What can I tell you about me? I was born and raised in New Jersey. My dad worked in the family plumbing business, and my mom took claims at the local unemployment office, then worked her way up in corporate America. The Sisters of Charity educated me, and at home I had two younger sisters and two Doberman Pincers, beloved sweet girls, all.
I decided to become a writer when I was twelve. A poet, I thought, or perhaps a novelist, or journalist. I wasn’t sure. After college, I freelanced for national and regional magazines and newspapers. I eventually began writing nonfiction books because real life is so unbelievable, and I have a lot of questions.
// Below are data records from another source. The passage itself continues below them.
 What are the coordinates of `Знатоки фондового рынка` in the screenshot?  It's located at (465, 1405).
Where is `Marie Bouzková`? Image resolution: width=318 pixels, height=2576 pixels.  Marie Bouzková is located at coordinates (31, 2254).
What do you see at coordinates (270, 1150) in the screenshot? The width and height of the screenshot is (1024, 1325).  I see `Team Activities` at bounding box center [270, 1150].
Next, I wrote a memoir about my quest to find a long lost family recipe. It was a project that conveniently required travel to Italy. The Lost Ravioli Recipes of Hoboken (2007) was featured in Saveur, Food and Wine, Good Housekeeping, Elle, Entertainment Weekly, NPR, and Reader’s Digest. It was selected as a Newsday Cookbook of the Year, and Newsweek called it “a feast for the mind and the heart, as well as the palate.” The time I spent exploring Genoa and learning from pasta makers there was a joy beyond measure.
My latest book takes a new direction. It came about when, perhaps symbolically, I was selling a vintage stove. The woman who came to buy it told me she brought over greyhounds from Ireland who needed homes. We became friends and eventually, she and my husband convinced me to adopt an Irish sight hound named Lily for my animal-loving oldest son. Through Lily, I met Marion Fitzgibbon in Ireland and many animal rescue people around the world. For the most part, I thought they were out of their minds. And yet, I was fascinated by their passion and sense of justice for those who cannot speak for themselves. The world is radically changing its views of animals. Who were these people who were leading the way?
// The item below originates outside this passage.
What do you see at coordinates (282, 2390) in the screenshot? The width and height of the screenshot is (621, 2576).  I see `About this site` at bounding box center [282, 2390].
The Dogs of Avalon: The Race To Save Animals in Peril, will be published by W.W. Norton, August 22, 2017. Kirkus has called it “an engrossing account of greyhounds, their owners, and their champions.” The Bark has said it “merits high praise and appreciation.” Library Journal writes that “Schenone’s lovely prose captivates” and “. . . in Fitzgibbon, readers have a true animal champion.” The book has received blurbs from scientists and writers Marc Bekoff, Greogory Bern, Frans De Waal, Christina Baker Kline, Jeffrey Moussaieff Masson, and Dale Russakoff.
I live with my family in New Jersey, where I love to read, grow vegetables in my front yard, walk Lily, and spend time with my family and friends.